In POSIX systems, you don't find -r parameter for grep and your grep -rn "stuff" . won't run, but if you use find command it will:
find . -type f -exec grep -n "stuff" {} \; -print
Agreed by Solaris and HP-UX.
If you only want to follow actual directories, and not symbolic links,
grep -r "thingToBeFound" directory
If you want to follow symbolic links as well as actual directories (be careful of infinite recursion),
grep -R "thing to be found" directory
Since you're trying to grep recursively, the following options may also be useful to you:
-H: outputs the filename with the line
-n: outputs the line number in the file
So if you want to find all files containing Darth Vader in the current directory or any subdirectories and capture the filename and line number, but do not want the recursion to follow symbolic links, the command would be
grep -rnH "Darth Vader" .
If you want to find all mentions of the word cat in the directory
/home/adam/Desktop/TomAndJerry
and you're currently in the directory
/home/adam/Desktop/WorldDominationPlot
and you want to capture the filename but not the line number of any instance of the string "cats", and you want the recursion to follow symbolic links if it finds them, you could run either of the following
grep -RH "cats" ../TomAndJerry #relative directory
grep -RH "cats" /home/adam/Desktop/TomAndJerry #absolute directory
Source:
running "grep --help"
A short introduction to symbolic links, for anyone reading this answer and confused by my reference to them:
https://www.nixtutor.com/freebsd/understanding-symbolic-links/
To find name of files with path recursively containing the particular string use below command
for UNIX:
find . | xargs grep "searched-string"
for Linux:
grep -r "searched-string" .
find a file on UNIX server
find . -type f -name file_name
find a file on LINUX server
find . -name file_name
just the filenames can be useful too
grep -r -l "foo" .
another syntax to grep a string in all files on a Linux system recursively
grep -irn "string"
the -r indicates a recursive search that searches for the specified string in the given directory and sub directory looking for the specified string in files, program, etc
-i ingnore case sensitive can be used to add inverted case string
-n prints the line number of the specified string
NB: this prints massive result to the console so you might need to filter the output by piping and remove less interesting bits of info it also searches binary programs so you might want to filter some of the results
ag is my favorite way to do this now github.com/ggreer/the_silver_searcher . It's basically the same thing as ack but with a few more optimizations.

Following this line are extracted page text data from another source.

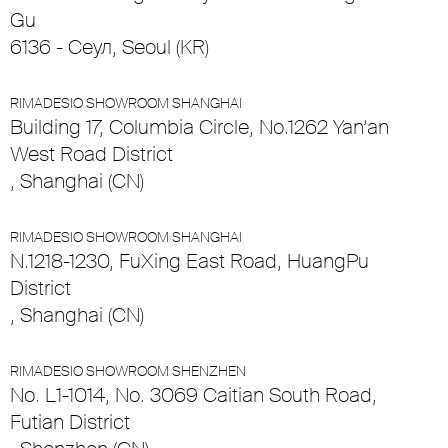
Gu
6136 - Сеул, Seoul (KR)
RIMADESIO SHOWROOM SHANGHAI
Building 17, Columbia Circle, No.1262 Yan’an
West Road District
, Shanghai (CN)
RIMADESIO SHOWROOM SHANGHAI
N.1218-1230, FuXing East Road, HuangPu
District
, Shanghai (CN)
RIMADESIO SHOWROOM SHENZHEN
No. L1-1014, No. 3069 Caitian South Road,
Futian District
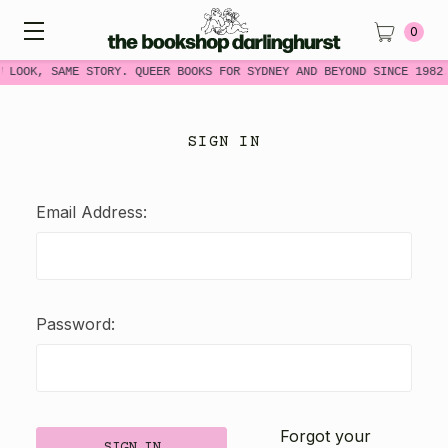
0
W LOOK, SAME STORY. QUEER BOOKS FOR SYDNEY AND BEYOND SINCE 1982
SIGN IN
Email Address:
Password:
Forgot your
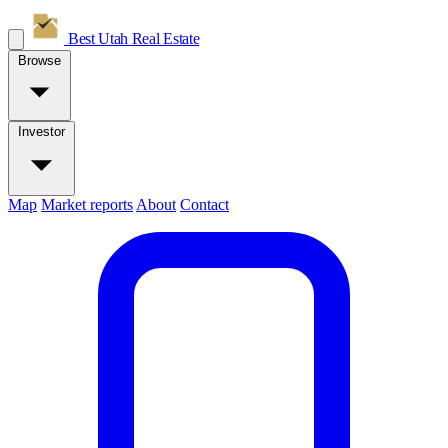
Best Utah
Real Estate
Browse
Investor
Map
Market reports
About
Contact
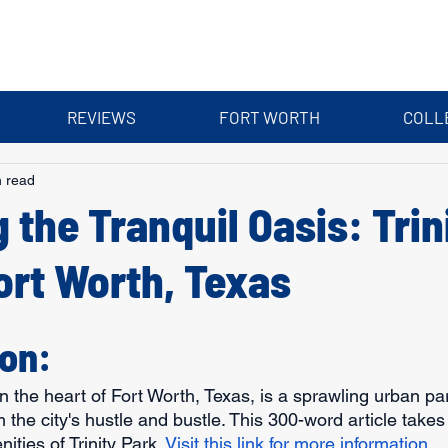
REVIEWS
FORT WORTH
COLL
n read
 the Tranquil Oasis: Trin
ort Worth, Texas
ion:
in the heart of Fort Worth, Texas, is a sprawling urban par
the city's hustle and bustle. This 300-word article takes 
ities of Trinity Park. 
Visit this link for more information.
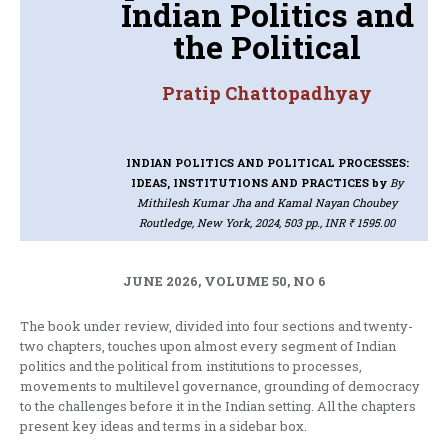
Indian Politics and
the Political
Pratip Chattopadhyay
INDIAN POLITICS AND POLITICAL PROCESSES:
IDEAS, INSTITUTIONS AND PRACTICES
by
By
Mithilesh Kumar Jha and Kamal Nayan Choubey
Routledge, New York, 2024, 503 pp., INR ₹ 1595.00
JUNE 2026, VOLUME 50, NO 6
The book under review, divided into four sections and twenty-
two chapters, touches upon almost every segment of Indian
politics and the political from institutions to processes,
movements to multilevel governance, grounding of democracy
to the challenges before it in the Indian setting. All the chapters
present key ideas and terms in a sidebar box.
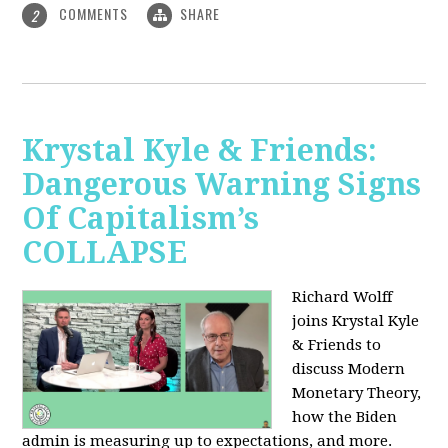
COMMENTS
SHARE
2
Krystal Kyle & Friends:
Dangerous Warning Signs
Of Capitalism’s
COLLAPSE
Richard Wolff
joins Krystal Kyle
& Friends to
discuss Modern
Monetary Theory,
how the Biden
admin is measuring up to expectations, and more.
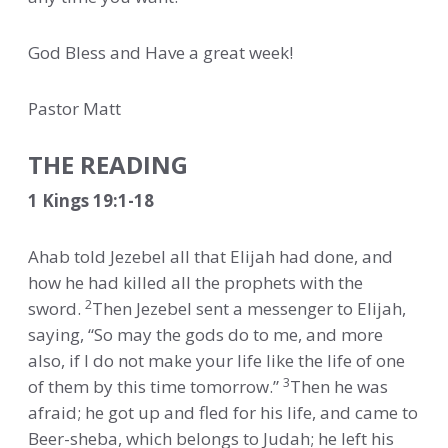
God Bless and Have a great week!
Pastor Matt
THE READING
1 Kings 19:1-18
Ahab told Jezebel all that Elijah had done, and
how he had killed all the prophets with the
2
sword.
Then Jezebel sent a messenger to Elijah,
saying, “So may the gods do to me, and more
also, if I do not make your life like the life of one
3
of them by this time tomorrow.”
Then he was
afraid; he got up and fled for his life, and came to
Beer-sheba, which belongs to Judah; he left his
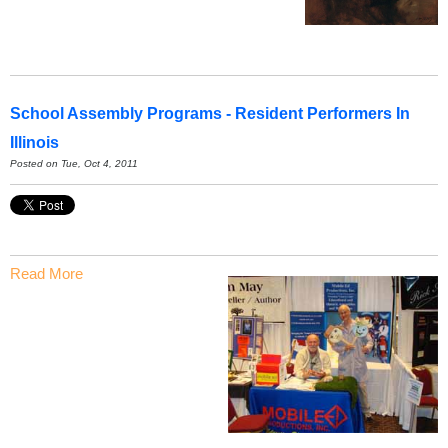
School Assembly Programs - Resident Performers In
Illinois
Posted on Tue, Oct 4, 2011
Read More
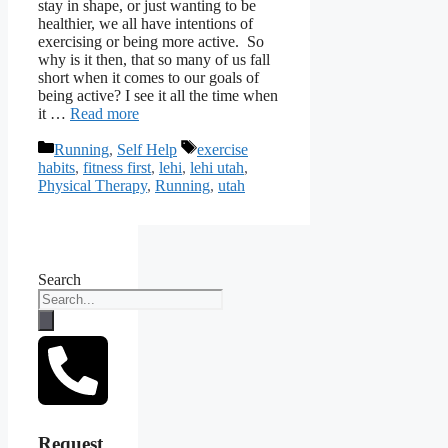
stay in shape, or just wanting to be
healthier, we all have intentions of
exercising or being more active. So
why is it then, that so many of us fall
short when it comes to our goals of
being active? I see it all the time when
it …
Read more
Categories
Tags
Running
,
Self Help
exercise
habits
,
fitness first
,
lehi
,
lehi utah
,
Physical Therapy
,
Running
,
utah
Search
Request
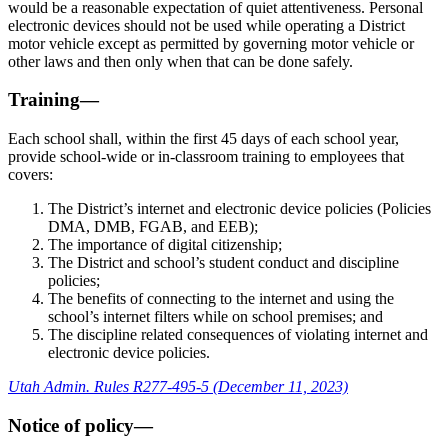
would be a reasonable expectation of quiet attentiveness. Personal
electronic devices should not be used while operating a District
motor vehicle except as permitted by governing motor vehicle or
other laws and then only when that can be done safely.
Training—
Each school shall, within the first 45 days of each school year,
provide school-wide or in-classroom training to employees that
covers:
The District’s internet and electronic device policies (Policies
DMA, DMB, FGAB, and EEB);
The importance of digital citizenship;
The District and school’s student conduct and discipline
policies;
The benefits of connecting to the internet and using the
school’s internet filters while on school premises; and
The discipline related consequences of violating internet and
electronic device policies.
Utah Admin. Rules R277-495-5 (December 11, 2023)
Notice of policy—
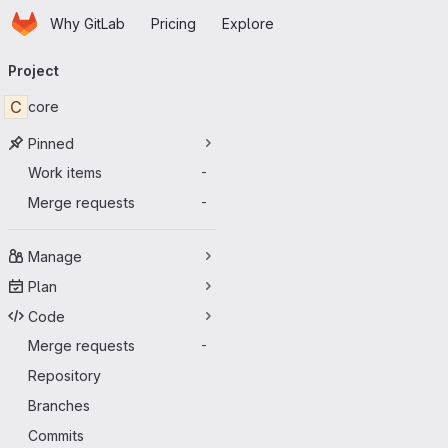
Homepage
Skip to main content
Why GitLab
Pricing
Explore
Primary navigation
Project
C
core
Pinned
Work items
-
Merge requests
-
Manage
Plan
Code
Merge requests
-
Repository
Branches
Commits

Here's a short benchmark. I clear the cache before each test (cf https://askubuntu.com/questions/155768/how-do-i-clean-or-disable-the-memory-cache )
ryan#3G08$ sync && echo 3 | sudo tee /proc/sys/vm/drop_caches
3
ryan#3G08$ time grep -r "hey ya" .
real 0m9.458s
user 0m0.368s
sys 0m3.788s
ryan#3G08:$ sync && echo 3 | sudo tee /proc/sys/vm/drop_caches
3
ryan#3G08$ time ack-grep "hey ya" .
real 0m6.296s
user 0m0.716s
sys 0m1.056s
ryan#3G08$ sync && echo 3 | sudo tee /proc/sys/vm/drop_caches
3
ryan#3G08$ time ag "hey ya" .
real 0m5.641s
user 0m0.356s
sys 0m3.444s
ryan#3G08$ time ag "hey ya" . #test without first clearing cache
real 0m0.154s
user 0m0.224s
sys 0m0.172s
This should work:
grep -R "texthere" *
If you are looking for a specific content in all files from a directory structure, you may use find since it is more clear what you are doing:
find -type f -exec grep -l "texthere" {} +
Note that -l (downcase of L) shows the name of the file that contains the text. Remove it if you instead want to print the match itself. Or use -H to get the file together with the match. All together, other alternatives are:
find -type f -exec grep -Hn "texthere" {} +
Where -n prints the line number.
This is the one that worked for my case on my current machine (git bash on windows 7):
find ./ -type f -iname "*.cs" -print0 | xargs -0 grep "content pattern"
I always forget the -print0 and -0 for paths with spaces.
EDIT: My preferred tool is now instead ripgrep: https://github.com/BurntSushi/ripgrep/releases . It's really fast and has better defaults (like recursive by default). Same example as my original answer but using ripgrep: rg -g "*.cs" "content pattern"
grep -r "texthere" . (notice period at the end)
(^credit: https://stackoverflow.com/a/1987928/1438029)
Clarification:
grep -r "texthere" / (recursively grep all directories and subdirectories)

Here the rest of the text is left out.